First Spritz: Jordan Burich (Sprezzatura)

I woke up sweating, in a small rickety bed, in a schoolhouse, in a little town called Tornareccio, in the Abruzzo–the mountainous region on the Adriatic side of Italy. It was early, about 7:00 AM and already in the upper 80s to low 90s fahrenheit, and it was the first full day of work for us as members of the Sangro Valley Project–a joint archaeological field school comprised mainly of Oberlin College and Oxford University students.

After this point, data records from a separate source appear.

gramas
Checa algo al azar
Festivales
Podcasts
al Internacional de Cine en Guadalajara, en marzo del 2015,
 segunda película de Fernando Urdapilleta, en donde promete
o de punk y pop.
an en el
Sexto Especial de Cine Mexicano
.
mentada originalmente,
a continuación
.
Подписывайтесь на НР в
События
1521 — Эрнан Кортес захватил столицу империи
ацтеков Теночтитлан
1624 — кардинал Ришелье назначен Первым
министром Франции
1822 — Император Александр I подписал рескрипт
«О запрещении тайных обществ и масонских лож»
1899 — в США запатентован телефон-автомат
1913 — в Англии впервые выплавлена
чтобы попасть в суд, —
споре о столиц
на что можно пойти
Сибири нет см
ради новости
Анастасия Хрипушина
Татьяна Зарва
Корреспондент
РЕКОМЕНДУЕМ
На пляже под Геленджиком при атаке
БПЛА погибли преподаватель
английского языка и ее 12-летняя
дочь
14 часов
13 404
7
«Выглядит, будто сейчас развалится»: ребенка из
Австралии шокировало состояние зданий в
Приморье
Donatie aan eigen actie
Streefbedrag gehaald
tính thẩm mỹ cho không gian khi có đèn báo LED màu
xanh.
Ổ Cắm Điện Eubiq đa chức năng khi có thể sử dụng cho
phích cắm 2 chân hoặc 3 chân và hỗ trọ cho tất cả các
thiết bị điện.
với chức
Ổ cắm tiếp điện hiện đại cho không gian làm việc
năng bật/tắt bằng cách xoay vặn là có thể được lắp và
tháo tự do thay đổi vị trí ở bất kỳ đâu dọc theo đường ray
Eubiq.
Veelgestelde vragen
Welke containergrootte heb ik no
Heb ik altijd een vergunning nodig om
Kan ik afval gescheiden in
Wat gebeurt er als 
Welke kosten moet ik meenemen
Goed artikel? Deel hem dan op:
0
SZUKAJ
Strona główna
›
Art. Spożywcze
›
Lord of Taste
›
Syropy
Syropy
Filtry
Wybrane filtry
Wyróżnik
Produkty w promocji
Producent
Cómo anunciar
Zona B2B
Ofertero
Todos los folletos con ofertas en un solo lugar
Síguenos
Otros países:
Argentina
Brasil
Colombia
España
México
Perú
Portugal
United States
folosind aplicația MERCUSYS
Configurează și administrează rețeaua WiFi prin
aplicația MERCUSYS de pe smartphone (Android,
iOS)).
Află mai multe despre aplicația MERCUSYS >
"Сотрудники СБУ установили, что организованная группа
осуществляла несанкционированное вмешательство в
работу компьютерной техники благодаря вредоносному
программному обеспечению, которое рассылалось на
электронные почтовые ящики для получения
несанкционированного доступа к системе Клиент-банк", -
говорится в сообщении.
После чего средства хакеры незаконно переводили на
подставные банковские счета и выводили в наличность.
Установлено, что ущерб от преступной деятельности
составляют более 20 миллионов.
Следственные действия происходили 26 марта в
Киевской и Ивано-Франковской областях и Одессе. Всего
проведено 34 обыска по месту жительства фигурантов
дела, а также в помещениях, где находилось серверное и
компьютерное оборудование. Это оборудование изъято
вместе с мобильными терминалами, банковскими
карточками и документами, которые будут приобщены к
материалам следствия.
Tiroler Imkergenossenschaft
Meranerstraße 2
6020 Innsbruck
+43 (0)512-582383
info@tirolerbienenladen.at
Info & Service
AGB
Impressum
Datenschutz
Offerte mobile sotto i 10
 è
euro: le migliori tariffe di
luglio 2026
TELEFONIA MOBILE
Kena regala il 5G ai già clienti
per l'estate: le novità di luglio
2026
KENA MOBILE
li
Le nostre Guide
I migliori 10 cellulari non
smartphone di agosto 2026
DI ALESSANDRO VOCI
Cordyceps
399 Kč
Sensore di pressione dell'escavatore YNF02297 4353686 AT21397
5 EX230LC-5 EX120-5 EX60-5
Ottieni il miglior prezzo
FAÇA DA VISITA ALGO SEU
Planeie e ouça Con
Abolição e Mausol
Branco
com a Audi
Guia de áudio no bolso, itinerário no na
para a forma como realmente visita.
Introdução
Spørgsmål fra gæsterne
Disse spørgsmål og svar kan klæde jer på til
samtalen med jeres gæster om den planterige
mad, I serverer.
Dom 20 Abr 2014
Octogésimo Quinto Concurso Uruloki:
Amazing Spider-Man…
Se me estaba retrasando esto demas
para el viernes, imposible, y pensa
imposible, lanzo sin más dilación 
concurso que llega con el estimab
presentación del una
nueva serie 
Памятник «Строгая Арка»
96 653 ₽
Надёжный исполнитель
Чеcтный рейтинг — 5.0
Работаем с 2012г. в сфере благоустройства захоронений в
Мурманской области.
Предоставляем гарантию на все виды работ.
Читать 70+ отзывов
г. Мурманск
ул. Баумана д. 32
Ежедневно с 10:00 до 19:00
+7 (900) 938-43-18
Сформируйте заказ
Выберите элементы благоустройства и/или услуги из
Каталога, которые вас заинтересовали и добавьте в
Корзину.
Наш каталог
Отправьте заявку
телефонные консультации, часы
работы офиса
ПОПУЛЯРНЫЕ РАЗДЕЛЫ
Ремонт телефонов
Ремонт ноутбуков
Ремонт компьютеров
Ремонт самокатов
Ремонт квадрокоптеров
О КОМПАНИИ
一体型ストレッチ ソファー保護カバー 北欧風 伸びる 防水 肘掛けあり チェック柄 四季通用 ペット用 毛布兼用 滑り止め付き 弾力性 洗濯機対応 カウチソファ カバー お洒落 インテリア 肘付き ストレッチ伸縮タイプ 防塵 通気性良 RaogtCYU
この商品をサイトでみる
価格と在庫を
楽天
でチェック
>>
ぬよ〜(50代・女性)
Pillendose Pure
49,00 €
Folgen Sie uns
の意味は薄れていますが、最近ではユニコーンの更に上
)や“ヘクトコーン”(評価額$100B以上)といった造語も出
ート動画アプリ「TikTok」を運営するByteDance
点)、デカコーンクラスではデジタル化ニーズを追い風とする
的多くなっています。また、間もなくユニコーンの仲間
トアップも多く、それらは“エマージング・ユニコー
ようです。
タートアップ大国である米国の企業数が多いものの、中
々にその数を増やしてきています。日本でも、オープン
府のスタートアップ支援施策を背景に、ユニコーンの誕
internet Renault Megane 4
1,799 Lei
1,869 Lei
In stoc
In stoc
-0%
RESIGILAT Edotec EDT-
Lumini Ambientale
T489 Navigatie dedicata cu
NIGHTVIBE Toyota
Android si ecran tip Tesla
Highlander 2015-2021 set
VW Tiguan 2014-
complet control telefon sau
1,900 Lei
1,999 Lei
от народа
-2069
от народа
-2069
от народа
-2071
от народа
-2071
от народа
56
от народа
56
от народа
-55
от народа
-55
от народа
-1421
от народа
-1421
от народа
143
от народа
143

The previous night was a bit of a blur, having been spent at one of the two taverns in town–the “Bar dello Sport.” The owner of that establishment, a gentleman named Fabrizio insisted on pouring us an obscene amount of local grappa straight out of a jerry can or other unconventional container. It could have been weed killer or paint thinner for all I know.

Either way, I woke up feeling like two bucks, and met with the other students. We went through our day, driving in a minibus to visit some local sites including the field in which we were to begin digging several days hence. I think the only two songs that ever played on the radio that summer were “Call Me Maybe” by Carly Rae Jepson and “Only the Horses” by Scissor Sisters so we all sang along as loud as we could, some of us more ironically than others. It was 2012, and it just kept getting hotter. And hotter. It was the beginning of one of Italy’s warmest summers on record.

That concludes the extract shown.